Question

Which of the following homoleptic complex has a square planer geometry:
1.${{\text{[Ag(}}{{\text{S}}_{\text{2}}}{{\text{O}}_{\text{3}}}{{\text{)}}_{\text{2}}}{\text{]}}^{{\text{ - 3}}}}$
2. ${{\text{[Co(EDTA)]}}^{{\text{ - 2}}}}$
3. ${{\text{[Pt(trien)]}}^{{\text{ + 2}}}}$
4. ${[{\text{Ni(}}{{\text{H}}_2}{\text{O}}{{\text{)}}_4}{\text{]}}^{ + 2}}$

Answer 1

Hint: Geometry or structure of a complex mostly depends on the number of bonded electrons and the number of lone pairs present in the complex. This is done by following the valence bond theory. A square planar geometry has 4 bonded pairs and zero lone pairs. Homoleptic complexes have identical ligands bonded to the central metal atom/ion.

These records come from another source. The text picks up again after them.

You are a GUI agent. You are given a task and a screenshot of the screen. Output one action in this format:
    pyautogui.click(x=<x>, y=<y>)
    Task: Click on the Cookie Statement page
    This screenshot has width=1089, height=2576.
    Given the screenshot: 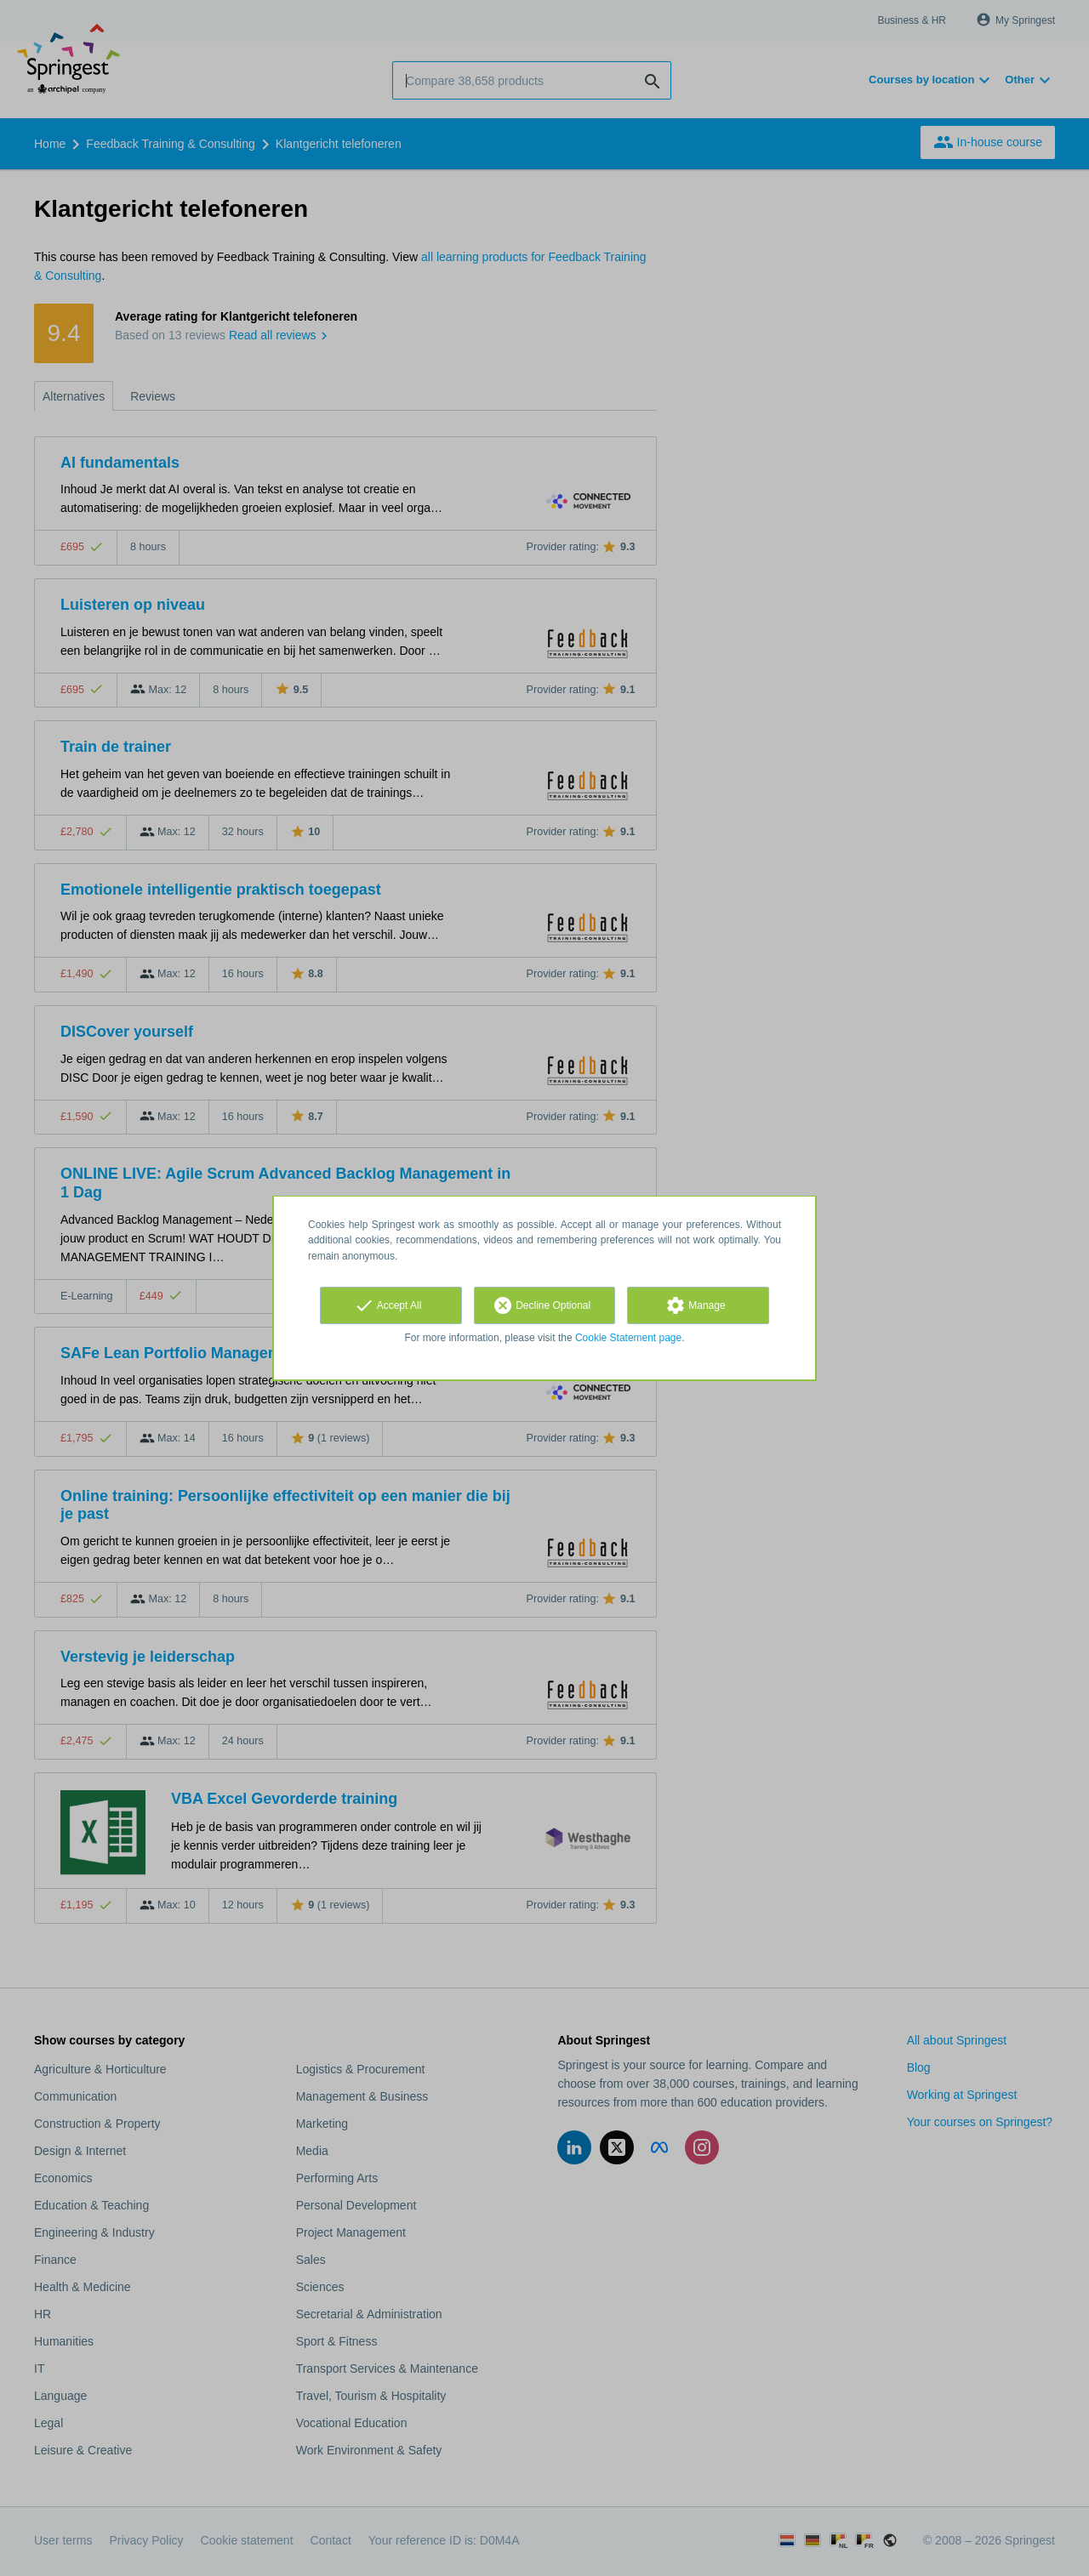 What is the action you would take?
    pyautogui.click(x=628, y=1338)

Complete Step by step answer: As mentioned in question all complexes have identical ligands or are homoleptic. Now we need to know the electronic configuration of each central metal atom to find out ${\text{ds}}{{\text{p}}^2}$ hybridization for any metal ion, as according to Valence bond theory the hybridization of a square planer complex is ${\text{ds}}{{\text{p}}^2}$ Let’s now identify the hybridization of each central metal.

i. Ag in ${{\text{[Ag(}}{{\text{S}}_{\text{2}}}{{\text{O}}_{\text{3}}}{{\text{)}}_{\text{2}}}{\text{]}}^{{\text{ - 3}}}}$ has the oxidation state +1 and the electronic configuration;
$^{47}{\text{A}}{{\text{g}}^ + } \to [{\text{Kr}}]{\text{4}}{{\text{d}}^{10}}5{{\text{s}}^0}5{{\text{p}}^0}$, therefore the hybridization is sp, and the geometry is linear.

ii. Co in ${{\text{[Co(EDTA)]}}^{{\text{ - 2}}}}$ has the oxidation state +2 and the electronic configuration;
$^{27}{\text{C}}{{\text{o}}^{ + 2}} \to {\text{[Ar]3}}{{\text{d}}^7}{\text{4}}{{\text{s}}^0}4{{\text{p}}^0}4{{\text{d}}^0}$, therefore the hybridization is ${\text{s}}{{\text{p}}^3}{{\text{d}}^2}$, and the geometry is octahedral.

iii. Pt in ${{\text{[Pt(trien)]}}^{{\text{ + 2}}}}$ has the oxidation number +2, and the electronic configuration;
$^{78}{\text{P}}{{\text{t}}^{ + 2}} \to {\text{[xe]4}}{{\text{f}}^{14}}{\text{5}}{{\text{d}}^8}6{{\text{s}}^0}6{{\text{p}}^0}$, therefore the hybridization is ${\text{s}}{{\text{p}}^3}$ , and the geometry is tetrahedral
iv. Ni in ${[{\text{Ni(}}{{\text{H}}_2}{\text{O}}{{\text{)}}_4}{\text{]}}^{ + 2}}$ has the oxidation number +2 and the electronic configuration;
$^{28}{\text{N}}{{\text{i}}^{ + 2}} \to {\text{[Ar]3}}{{\text{d}}^8}{\text{4}}{{\text{s}}^0}{\text{4}}{{\text{p}}^0}$, therefore the hybridization is ${\text{ds}}{{\text{p}}^2}$ , and the geometry is square planar.

Hence, the correct answer is option 4 i.e., ${[{\text{Ni(}}{{\text{H}}_2}{\text{O}}{{\text{)}}_4}{\text{]}}^{ + 2}}$

Note: Coordination of the Pt and Ni is equal in ${[{\text{Ni(}}{{\text{H}}_2}{\text{O}}{{\text{)}}_4}{\text{]}}^{ + 2}}$ and ${{\text{[Pt(trien)]}}^{{\text{ + 2}}}}$ that is 4 but there is two geometry that corresponds to coordination number 4, one in tetrahedral and the other is square planar, hence knowing the hybridization becomes important before concluding the geometry based on coordination number.